Special agents and postal inspectors arrested Richard Leon Goyette, 47, Monday at the airport in Albuquerque, said officials of the U.S. Attoryney's Office for the Northern District of Texas, the Dallas FBI and the Fort Worth Division of the U.S. Postal Inspection Service. Goyette appeared before a federal magistrate in Albuquerque and will be returned to Texas to face the charges.
The arrest followed the filing in Texas of criminal charges against Goyette for knowingly and intentionally conveying false and misleading information when he sent anonymous letters to Chase Bank, the Federal Deposit Insurance Corporation (FDIC), and the Office of Thrift Supervision (OTS) that contained an unknown white powder later tested as calcium carbonate. The letters threatened that person breathing the chalk powder would die within 10 days.
Investigators said Goyette sent the letters postmarked in Amarillo, Texas allegedly because the government caused him to lose more than $60,000 in stock value for his shares in Washington Mutual Bank after the FDIC and OTS closed and sold the bank to J.P. Morgan Chase and Co. on Sept. 25, 2008.

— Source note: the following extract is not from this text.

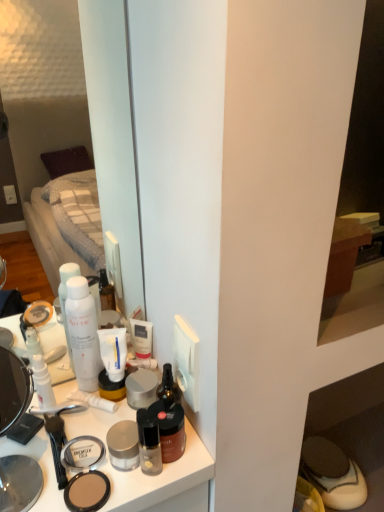 This screenshot has width=384, height=512. Identify the location of free space on the front side of satin silver face powder at center, the third face powder viewed from the front. (115, 456).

Investigators were able to identify Goyette as the Chase Bank letters sender after the computers he used to e-mail OTS and FDIC in September was also used to search for locations of Chase banks and offices of FDIC and OTS.
The angry e-mails sent from computers in the University of New Mexico and in the Central New Mexico Community College in Albuquerque criticized and accused the two agencies of being corrupt for mishandling the case of the troubled bank.